The objective is to ensure that information generated from different omics domains can be compared and integrated appropriately.

Common harmonization tasks include:

  • sample identifier matching
  • metadata standardization
  • phenotype and condition alignment
  • feature identifier mapping
  • batch and platform documentation
  • missing-data assessment

Feature Integration

Feature integration combines information from multiple omics layers into a unified analytical representation.

Examples include:

  • transcriptomics and proteomics integration
  • transcriptomics and microbiome integration
  • genotype and expression integration
  • microbiome and host phenotype integration
  • clinical and molecular data integration

Multi-omics Modeling

Multi-omics modeling identifies relationships that span multiple biological layers.

Common approaches include:

  • correlation-based integration
  • network analysis
  • pathway-level integration
  • machine learning
  • latent factor models
  • predictive modeling

Systems Interpretation

Systems interpretation translates integrated analytical results into biological understanding.

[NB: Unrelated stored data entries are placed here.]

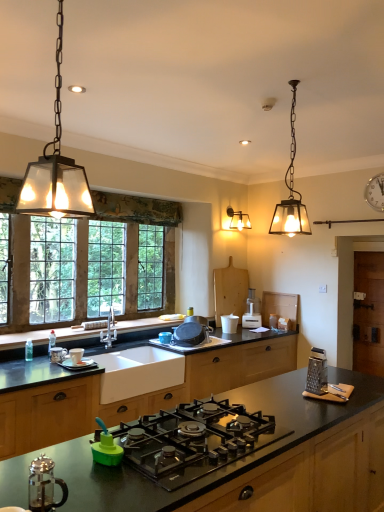 At what (x,y) coordinates should I click in order to perform the action: click on free spot behind clear glass french press at lower left. Please return your answer as a coordinate pair (x, y). Image resolution: width=384 pixels, height=512 pixels. Looking at the image, I should click on (86, 485). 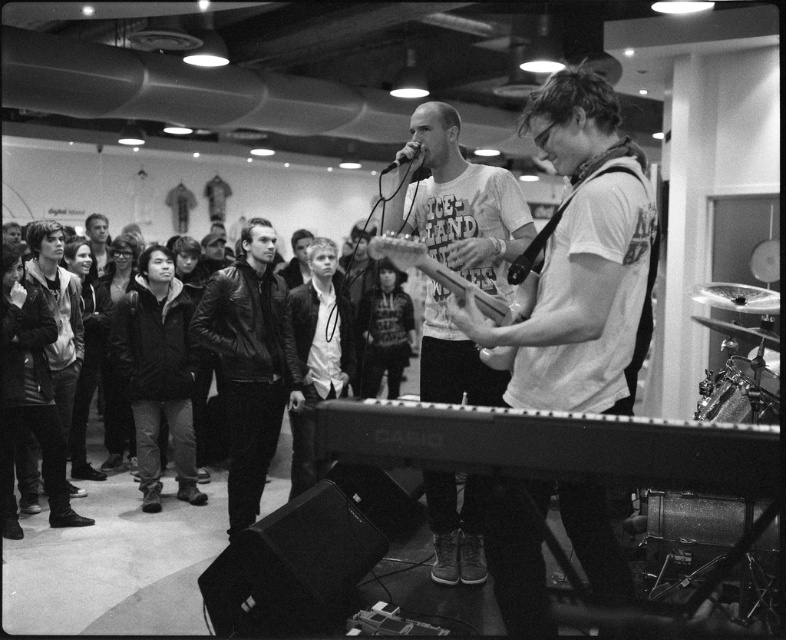 Who is positioned more to the left, metallic silver keyboard at lower center or leather jacket at center?

From the viewer's perspective, leather jacket at center appears more on the left side.

Is metallic silver keyboard at lower center wider than leather jacket at center?

Correct, the width of metallic silver keyboard at lower center exceeds that of leather jacket at center.

This screenshot has height=640, width=786. Describe the element at coordinates (553, 445) in the screenshot. I see `metallic silver keyboard at lower center` at that location.

Identify the location of metallic silver keyboard at lower center. (553, 445).

Is matte white t-shirt at center shorter than metallic silver microphone at upper center?

Incorrect, matte white t-shirt at center's height does not fall short of metallic silver microphone at upper center's.

Who is taller, matte white t-shirt at center or metallic silver microphone at upper center?

matte white t-shirt at center is taller.

Which is behind, point (439, 104) or point (412, 157)?

The point (439, 104) is more distant.

You are a GUI agent. You are given a task and a screenshot of the screen. Output one action in this format:
    pyautogui.click(x=<x>, y=<y>)
    Task: Click on the matte white t-shirt at center
    This screenshot has height=640, width=786.
    Given the screenshot: What is the action you would take?
    pyautogui.click(x=456, y=202)

Can you confirm if white matte guitar at center is positioned below smooth leather jacket at left?

Yes, white matte guitar at center is below smooth leather jacket at left.

Who is more forward, (548, 371) or (107, 234)?

Positioned in front is point (548, 371).

This screenshot has width=786, height=640. Identify the location of white matte guitar at center. (578, 260). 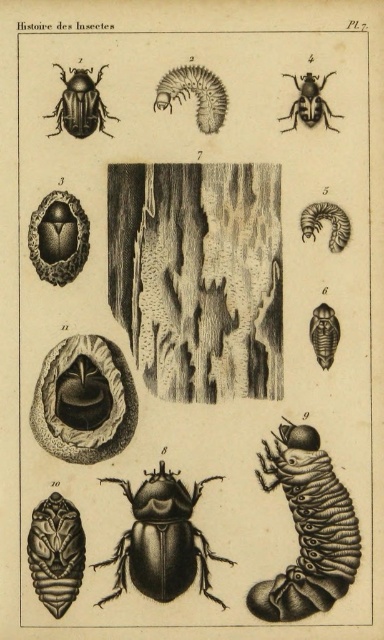 Question: Which of the following is the farthest from the observer?

Choices:
 (A) shiny metallic beetle at center-right
 (B) shiny black beetle at center
 (C) grayish-brown segmented caterpillar at upper right
 (D) shiny brown exoskeleton at lower left

Answer: (C)

Question: Which object appears closest to the camera in this image?

Choices:
 (A) shiny metallic beetle at center-right
 (B) smooth brown millipede at upper center
 (C) matte black beetle at upper center
 (D) shiny brown exoskeleton at lower left

Answer: (D)

Question: Estimate the real-world distances between objects in this image. Which object is closer to the smooth brown millipede at upper center?

Choices:
 (A) smooth black caterpillar at lower right
 (B) shiny metallic beetle at center-right
 (C) shiny black beetle at center
 (D) matte black beetle at upper center

Answer: (D)

Question: Is smooth black caterpillar at lower right to the right of shiny brown exoskeleton at lower left from the viewer's perspective?

Choices:
 (A) yes
 (B) no

Answer: (A)

Question: Is shiny black beetle at center closer to camera compared to smooth brown millipede at upper center?

Choices:
 (A) no
 (B) yes

Answer: (B)

Question: Is smooth black caterpillar at lower right wider than shiny metallic beetle at center-right?

Choices:
 (A) no
 (B) yes

Answer: (B) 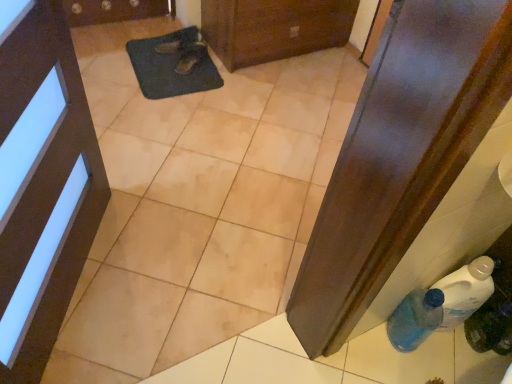 Locate an element on the screen. Image resolution: width=512 pixels, height=384 pixels. free space in front of brown leather shoe at center, acting as the first footwear starting from the bottom is located at coordinates (179, 82). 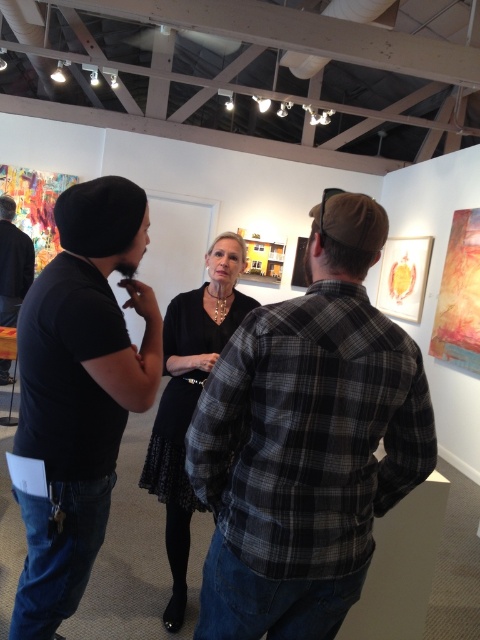 You are an event planner trying to arrange seating for a panel discussion. The two speakers are wearing the plaid flannel shirt at center and the matte black shirt at left. Which speaker should you seat in the taller chair to match their height?

The matte black shirt at left should be seated in the taller chair since the plaid flannel shirt at center is not as tall as the matte black shirt at left.

You are standing in the art gallery and want to take a photo of both the point at coordinates (298,598) and the point at coordinates (7,237). Which point will appear larger in your photo?

The point at coordinates (298,598) will appear larger in the photo because it is closer to the camera than the point at coordinates (7,237). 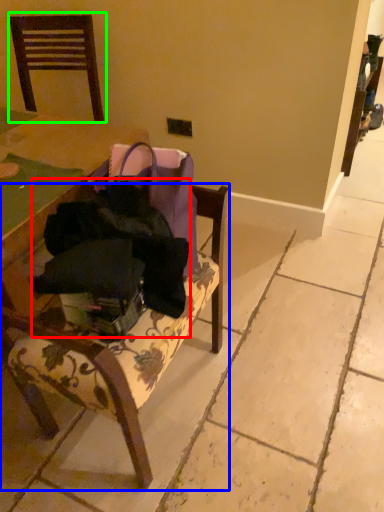 Question: Which is farther away from clothing (highlighted by a red box)? chair (highlighted by a blue box) or chair (highlighted by a green box)?

Choices:
 (A) chair
 (B) chair

Answer: (B) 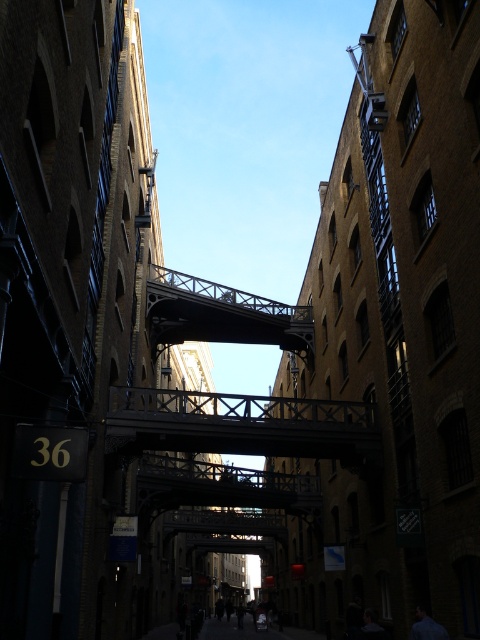 Between point (126, 426) and point (147, 291), which one is positioned in front?

Positioned in front is point (126, 426).

Who is more distant from viewer, (273,452) or (312,326)?

Point (312,326)

Is point (177, 433) in front of point (215, 324)?

Yes, it is in front of point (215, 324).

Where is `wooden bridge at center`? wooden bridge at center is located at coordinates (240, 424). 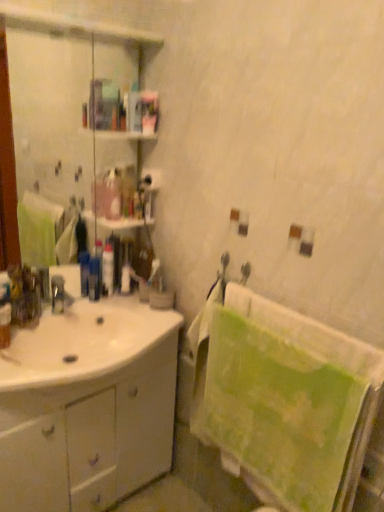 Question: Is blue plastic toothbrush at center, the 1th toiletry viewed from the left, turned away from white matte toilet paper at upper center?

Choices:
 (A) yes
 (B) no

Answer: (B)

Question: Does blue plastic toothbrush at center, which ranks as the 3th toiletry in right-to-left order, come behind white matte toilet paper at upper center?

Choices:
 (A) no
 (B) yes

Answer: (B)

Question: Can you confirm if blue plastic toothbrush at center, the 1th toiletry viewed from the left, is wider than white matte toilet paper at upper center?

Choices:
 (A) yes
 (B) no

Answer: (A)

Question: Does blue plastic toothbrush at center, the 1th toiletry viewed from the left, have a smaller size compared to white matte toilet paper at upper center?

Choices:
 (A) no
 (B) yes

Answer: (A)

Question: Is blue plastic toothbrush at center, which ranks as the 3th toiletry in right-to-left order, bigger than white matte toilet paper at upper center?

Choices:
 (A) no
 (B) yes

Answer: (B)

Question: Could you tell me if blue plastic toothbrush at center, which ranks as the 3th toiletry in right-to-left order, is facing white matte toilet paper at upper center?

Choices:
 (A) yes
 (B) no

Answer: (B)

Question: Considering the relative sizes of blue plastic toothbrush at center, the 1th toiletry viewed from the left, and white glossy sink at lower left in the image provided, is blue plastic toothbrush at center, the 1th toiletry viewed from the left, wider than white glossy sink at lower left?

Choices:
 (A) no
 (B) yes

Answer: (A)

Question: From a real-world perspective, is blue plastic toothbrush at center, which ranks as the 3th toiletry in right-to-left order, located beneath white glossy sink at lower left?

Choices:
 (A) yes
 (B) no

Answer: (B)

Question: Does blue plastic toothbrush at center, which ranks as the 3th toiletry in right-to-left order, appear on the left side of white glossy sink at lower left?

Choices:
 (A) yes
 (B) no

Common areas of interpretation include:

  • biological pathways
  • molecular networks
  • host–microbe interactions
  • genotype–phenotype relationships
  • transcript–protein relationships
  • disease mechanisms
  • systems-level hypotheses

Reproducible Reporting

Reproducible reporting connects analytical decisions, harmonized datasets, integrated results, interpretation, and conclusions within a transparent analytical document.

Typical tools include:

  • Quarto
  • GitHub
  • reproducible computational environments

Core Technologies

Examples of technologies commonly used within the Multi-omics Integration System include:

  • R
  • Python
  • Bioconductor
  • tidyverse
  • scikit-learn
  • network analysis tools
  • visualization frameworks
  • Quarto
  • GitHub

These technologies support the workflow, but the primary focus of the Multi-omics Integration System is systems-level reasoning, interpretation, and reproducibility.


Expected Outputs

A complete Multi-omics Integration System should produce:

  • harmonized sample metadata tables
  • cross-omics feature mapping tables
  • integrated analysis-ready datasets
  • cross-domain association summaries
  • multi-omics model outputs
  • pathway-level synthesis summaries
  • network or systems-level interpretation outputs
  • integrated biological interpretation reports
  • reproducible analytical reports

Status

Planned expansion / integrative architecture

The Multi-omics Integration System serves as the systems-level integration layer within the Omics Systems framework, bringing together evidence generated across multiple analytical domains.


Live Build

The Multiomics Ecosystem is published at:

https://multiomics.complexdatainsights.com


Key Takeaway

The Multi-omics Integration System illustrates the Omics Systems approach to cross-domain biological analysis.

Rather than treating transcriptomics, microbiome data, proteomics, genetics, clinical metadata, and other biological layers as independent analyses, the system integrates them into a unified framework for systems-level interpretation.

The result is a workflow that links:

multiple biological data layers
      ↓
integrated evidence
      ↓
systems interpretation
      ↓
reproducible reporting

in a transparent, reproducible, and scientifically defensible manner.